[Records from a dataset]
——

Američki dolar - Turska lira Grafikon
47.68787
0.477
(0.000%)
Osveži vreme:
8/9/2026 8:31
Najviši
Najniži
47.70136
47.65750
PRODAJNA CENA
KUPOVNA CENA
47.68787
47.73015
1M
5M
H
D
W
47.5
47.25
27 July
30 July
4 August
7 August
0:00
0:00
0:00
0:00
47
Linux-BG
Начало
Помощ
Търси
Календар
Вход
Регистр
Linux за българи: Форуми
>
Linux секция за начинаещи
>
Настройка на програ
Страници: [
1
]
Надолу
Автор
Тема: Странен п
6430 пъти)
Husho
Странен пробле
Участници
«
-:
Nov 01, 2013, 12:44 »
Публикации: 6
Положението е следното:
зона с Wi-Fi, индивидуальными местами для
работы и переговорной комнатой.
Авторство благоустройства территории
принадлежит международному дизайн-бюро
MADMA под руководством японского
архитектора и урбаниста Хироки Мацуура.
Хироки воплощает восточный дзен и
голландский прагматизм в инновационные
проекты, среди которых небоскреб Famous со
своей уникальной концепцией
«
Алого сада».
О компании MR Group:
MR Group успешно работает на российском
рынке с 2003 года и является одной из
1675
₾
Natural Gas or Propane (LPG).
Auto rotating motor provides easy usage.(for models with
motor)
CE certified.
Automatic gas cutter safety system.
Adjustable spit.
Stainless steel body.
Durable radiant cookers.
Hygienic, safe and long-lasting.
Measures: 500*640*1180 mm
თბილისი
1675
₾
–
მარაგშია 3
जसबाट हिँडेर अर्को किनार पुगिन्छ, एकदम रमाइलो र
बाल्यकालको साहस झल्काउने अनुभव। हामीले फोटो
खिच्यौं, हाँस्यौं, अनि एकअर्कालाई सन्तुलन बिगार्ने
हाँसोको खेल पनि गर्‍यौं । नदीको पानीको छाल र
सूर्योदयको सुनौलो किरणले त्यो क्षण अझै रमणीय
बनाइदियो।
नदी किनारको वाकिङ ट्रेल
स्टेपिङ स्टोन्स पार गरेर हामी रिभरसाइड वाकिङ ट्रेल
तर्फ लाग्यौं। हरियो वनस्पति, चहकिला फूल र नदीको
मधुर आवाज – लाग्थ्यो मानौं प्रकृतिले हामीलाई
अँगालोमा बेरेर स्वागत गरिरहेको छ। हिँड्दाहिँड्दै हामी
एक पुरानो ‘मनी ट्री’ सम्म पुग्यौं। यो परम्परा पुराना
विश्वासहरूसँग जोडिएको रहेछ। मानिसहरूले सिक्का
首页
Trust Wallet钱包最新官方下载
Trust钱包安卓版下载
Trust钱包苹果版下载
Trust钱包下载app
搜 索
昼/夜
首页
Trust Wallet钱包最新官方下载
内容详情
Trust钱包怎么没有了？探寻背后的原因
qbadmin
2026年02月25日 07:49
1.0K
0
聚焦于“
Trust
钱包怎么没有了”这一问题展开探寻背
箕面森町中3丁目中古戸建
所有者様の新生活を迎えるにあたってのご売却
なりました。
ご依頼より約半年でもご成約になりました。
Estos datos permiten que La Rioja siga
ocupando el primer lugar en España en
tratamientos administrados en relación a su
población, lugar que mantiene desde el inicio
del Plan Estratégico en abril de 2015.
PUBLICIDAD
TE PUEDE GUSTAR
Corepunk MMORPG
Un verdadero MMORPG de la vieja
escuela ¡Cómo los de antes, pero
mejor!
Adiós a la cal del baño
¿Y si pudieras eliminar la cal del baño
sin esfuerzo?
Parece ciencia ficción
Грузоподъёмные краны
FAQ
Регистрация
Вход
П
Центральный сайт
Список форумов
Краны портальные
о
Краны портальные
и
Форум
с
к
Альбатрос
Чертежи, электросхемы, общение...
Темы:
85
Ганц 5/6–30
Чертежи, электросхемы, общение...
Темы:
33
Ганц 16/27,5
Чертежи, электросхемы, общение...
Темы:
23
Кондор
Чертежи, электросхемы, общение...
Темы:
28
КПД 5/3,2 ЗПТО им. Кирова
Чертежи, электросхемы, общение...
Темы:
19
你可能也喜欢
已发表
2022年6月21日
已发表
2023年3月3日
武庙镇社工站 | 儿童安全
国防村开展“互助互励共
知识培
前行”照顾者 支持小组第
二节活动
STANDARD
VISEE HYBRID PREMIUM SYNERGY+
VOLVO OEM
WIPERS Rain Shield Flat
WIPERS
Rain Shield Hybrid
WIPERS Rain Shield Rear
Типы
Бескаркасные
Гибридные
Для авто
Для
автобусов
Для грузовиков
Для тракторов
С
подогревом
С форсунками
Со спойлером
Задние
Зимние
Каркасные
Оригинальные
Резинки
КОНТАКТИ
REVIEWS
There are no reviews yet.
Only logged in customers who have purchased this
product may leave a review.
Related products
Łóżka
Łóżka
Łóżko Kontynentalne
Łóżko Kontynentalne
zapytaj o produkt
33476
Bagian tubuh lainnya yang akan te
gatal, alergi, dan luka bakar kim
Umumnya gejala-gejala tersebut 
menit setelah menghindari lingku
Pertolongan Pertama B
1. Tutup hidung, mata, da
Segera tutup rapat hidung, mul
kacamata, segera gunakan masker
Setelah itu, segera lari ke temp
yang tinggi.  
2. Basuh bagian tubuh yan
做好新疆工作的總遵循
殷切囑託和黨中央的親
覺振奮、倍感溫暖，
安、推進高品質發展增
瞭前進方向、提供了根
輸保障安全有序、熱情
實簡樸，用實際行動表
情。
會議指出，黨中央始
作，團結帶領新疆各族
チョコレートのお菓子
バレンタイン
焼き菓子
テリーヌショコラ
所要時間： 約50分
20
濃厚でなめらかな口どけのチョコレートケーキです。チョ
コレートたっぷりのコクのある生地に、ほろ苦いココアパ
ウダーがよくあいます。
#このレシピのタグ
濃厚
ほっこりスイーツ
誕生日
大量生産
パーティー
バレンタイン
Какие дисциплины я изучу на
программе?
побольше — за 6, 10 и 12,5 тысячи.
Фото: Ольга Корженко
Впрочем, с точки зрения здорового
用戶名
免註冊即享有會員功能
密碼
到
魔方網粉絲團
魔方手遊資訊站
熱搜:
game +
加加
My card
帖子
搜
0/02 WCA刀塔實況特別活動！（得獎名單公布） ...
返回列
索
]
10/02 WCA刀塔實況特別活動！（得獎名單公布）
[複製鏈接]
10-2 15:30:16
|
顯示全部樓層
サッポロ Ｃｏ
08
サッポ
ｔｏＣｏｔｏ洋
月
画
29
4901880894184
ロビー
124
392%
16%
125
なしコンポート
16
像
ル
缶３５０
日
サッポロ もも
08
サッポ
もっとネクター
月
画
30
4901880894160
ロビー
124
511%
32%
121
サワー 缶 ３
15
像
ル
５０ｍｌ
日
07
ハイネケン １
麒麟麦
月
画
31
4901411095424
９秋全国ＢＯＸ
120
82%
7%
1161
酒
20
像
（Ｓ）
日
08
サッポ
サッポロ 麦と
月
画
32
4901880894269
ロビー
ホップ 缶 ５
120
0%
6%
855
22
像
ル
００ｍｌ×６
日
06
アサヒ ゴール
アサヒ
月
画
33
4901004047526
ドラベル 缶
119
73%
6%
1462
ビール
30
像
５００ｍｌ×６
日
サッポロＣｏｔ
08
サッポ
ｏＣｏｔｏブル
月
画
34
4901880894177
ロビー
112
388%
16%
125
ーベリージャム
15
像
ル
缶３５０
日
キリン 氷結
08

——

▸ WHAT IS BEING ASKED
Each record above should be repeated exactly as it appears.

▸ WRITTEN RESPONSE
Američki dolar - Turska lira Grafikon
47.68787
0.477
(0.000%)
Osveži vreme:
8/9/2026 8:31
Najviši
Najniži
47.70136
47.65750
PRODAJNA CENA
KUPOVNA CENA
47.68787
47.73015
1M
5M
H
D
W
47.5
47.25
27 July
30 July
4 August
7 August
0:00
0:00
0:00
0:00
47
Linux-BG
Начало
Помощ
Търси
Календар
Вход
Регистр
Linux за българи: Форуми
>
Linux секция за начинаещи
>
Настройка на програ
Страници: [
1
]
Надолу
Автор
Тема: Странен п
6430 пъти)
Husho
Странен пробле
Участници
«
-:
Nov 01, 2013, 12:44 »
Публикации: 6
Положението е следното:
зона с Wi-Fi, индивидуальными местами для
работы и переговорной комнатой.
Авторство благоустройства территории
принадлежит международному дизайн-бюро
MADMA под руководством японского
архитектора и урбаниста Хироки Мацуура.
Хироки воплощает восточный дзен и
голландский прагматизм в инновационные
проекты, среди которых небоскреб Famous со
своей уникальной концепцией
«
Алого сада».
О компании MR Group:
MR Group успешно работает на российском
рынке с 2003 года и является одной из
1675
₾
Natural Gas or Propane (LPG).
Auto rotating motor provides easy usage.(for models with
motor)
CE certified.
Automatic gas cutter safety system.
Adjustable spit.
Stainless steel body.
Durable radiant cookers.
Hygienic, safe and long-lasting.
Measures: 500*640*1180 mm
თბილისი
1675
₾
–
მარაგშია 3
जसबाट हिँडेर अर्को किनार पुगिन्छ, एकदम रमाइलो र
बाल्यकालको साहस झल्काउने अनुभव। हामीले फोटो
खिच्यौं, हाँस्यौं, अनि एकअर्कालाई सन्तुलन बिगार्ने
हाँसोको खेल पनि गर्‍यौं । नदीको पानीको छाल र
सूर्योदयको सुनौलो किरणले त्यो क्षण अझै रमणीय
बनाइदियो।
नदी किनारको वाकिङ ट्रेल
स्टेपिङ स्टोन्स पार गरेर हामी रिभरसाइड वाकिङ ट्रेल
तर्फ लाग्यौं। हरियो वनस्पति, चहकिला फूल र नदीको
मधुर आवाज – लाग्थ्यो मानौं प्रकृतिले हामीलाई
अँगालोमा बेरेर स्वागत गरिरहेको छ। हिँड्दाहिँड्दै हामी
एक पुरानो ‘मनी ट्री’ सम्म पुग्यौं। यो परम्परा पुराना
विश्वासहरूसँग जोडिएको रहेछ। मानिसहरूले सिक्का
首页
Trust Wallet钱包最新官方下载
Trust钱包安卓版下载
Trust钱包苹果版下载
Trust钱包下载app
搜 索
昼/夜
首页
Trust Wallet钱包最新官方下载
内容详情
Trust钱包怎么没有了？探寻背后的原因
qbadmin
2026年02月25日 07:49
1.0K
0
聚焦于“
Trust
钱包怎么没有了”这一问题展开探寻背
箕面森町中3丁目中古戸建
所有者様の新生活を迎えるにあたってのご売却
なりました。
ご依頼より約半年でもご成約になりました。
Estos datos permiten que La Rioja siga
ocupando el primer lugar en España en
tratamientos administrados en relación a su
población, lugar que mantiene desde el inicio
del Plan Estratégico en abril de 2015.
PUBLICIDAD
TE PUEDE GUSTAR
Corepunk MMORPG
Un verdadero MMORPG de la vieja
escuela ¡Cómo los de antes, pero
mejor!
Adiós a la cal del baño
¿Y si pudieras eliminar la cal del baño
sin esfuerzo?
Parece ciencia ficción
Грузоподъёмные краны
FAQ
Регистрация
Вход
П
Центральный сайт
Список форумов
Краны портальные
о
Краны портальные
и
Форум
с
к
Альбатрос
Чертежи, электросхемы, общение...
Темы:
85
Ганц 5/6–30
Чертежи, электросхемы, общение...
Темы:
33
Ганц 16/27,5
Чертежи, электросхемы, общение...
Темы:
23
Кондор
Чертежи, электросхемы, общение...
Темы:
28
КПД 5/3,2 ЗПТО им. Кирова
Чертежи, электросхемы, общение...
Темы:
19
你可能也喜欢
已发表
2022年6月21日
已发表
2023年3月3日
武庙镇社工站 | 儿童安全
国防村开展“互助互励共
知识培
前行”照顾者 支持小组第
二节活动
STANDARD
VISEE HYBRID PREMIUM SYNERGY+
VOLVO OEM
WIPERS Rain Shield Flat
WIPERS
Rain Shield Hybrid
WIPERS Rain Shield Rear
Типы
Бескаркасные
Гибридные
Для авто
Для
автобусов
Для грузовиков
Для тракторов
С
подогревом
С форсунками
Со спойлером
Задние
Зимние
Каркасные
Оригинальные
Резинки
КОНТАКТИ
REVIEWS
There are no reviews yet.
Only logged in customers who have purchased this
product may leave a review.
Related products
Łóżka
Łóżka
Łóżko Kontynentalne
Łóżko Kontynentalne
zapytaj o produkt
33476
Bagian tubuh lainnya yang akan te
gatal, alergi, dan luka bakar kim
Umumnya gejala-gejala tersebut 
menit setelah menghindari lingku
Pertolongan Pertama B
1. Tutup hidung, mata, da
Segera tutup rapat hidung, mul
kacamata, segera gunakan masker
Setelah itu, segera lari ke temp
yang tinggi.  
2. Basuh bagian tubuh yan
做好新疆工作的總遵循
殷切囑託和黨中央的親
覺振奮、倍感溫暖，
安、推進高品質發展增
瞭前進方向、提供了根
輸保障安全有序、熱情
實簡樸，用實際行動表
情。
會議指出，黨中央始
作，團結帶領新疆各族
チョコレートのお菓子
バレンタイン
焼き菓子
テリーヌショコラ
所要時間： 約50分
20
濃厚でなめらかな口どけのチョコレートケーキです。チョ
コレートたっぷりのコクのある生地に、ほろ苦いココアパ
ウダーがよくあいます。
#このレシピのタグ
濃厚
ほっこりスイーツ
誕生日
大量生産
パーティー
バレンタイン
Какие дисциплины я изучу на
программе?
побольше — за 6, 10 и 12,5 тысячи.
Фото: Ольга Корженко
Впрочем, с точки зрения здорового
用戶名
免註冊即享有會員功能
密碼
到
魔方網粉絲團
魔方手遊資訊站
熱搜:
game +
加加
My card
帖子
搜
0/02 WCA刀塔實況特別活動！（得獎名單公布） ...
返回列
索
]
10/02 WCA刀塔實況特別活動！（得獎名單公布）
[複製鏈接]
10-2 15:30:16
|
顯示全部樓層
サッポロ Ｃｏ
08
サッポ
ｔｏＣｏｔｏ洋
月
画
29
4901880894184
ロビー
124
392%
16%
125
なしコンポート
16
像
ル
缶３５０
日
サッポロ もも
08
サッポ
もっとネクター
月
画
30
4901880894160
ロビー
124
511%
32%
121
サワー 缶 ３
15
像
ル
５０ｍｌ
日
07
ハイネケン １
麒麟麦
月
画
31
4901411095424
９秋全国ＢＯＸ
120
82%
7%
1161
酒
20
像
（Ｓ）
日
08
サッポ
サッポロ 麦と
月
画
32
4901880894269
ロビー
ホップ 缶 ５
120
0%
6%
855
22
像
ル
００ｍｌ×６
日
06
アサヒ ゴール
アサヒ
月
画
33
4901004047526
ドラベル 缶
119
73%
6%
1462
ビール
30
像
５００ｍｌ×６
日
サッポロＣｏｔ
08
サッポ
ｏＣｏｔｏブル
月
画
34
4901880894177
ロビー
112
388%
16%
125
ーベリージャム
15
像
ル
缶３５０
日
キリン 氷結
08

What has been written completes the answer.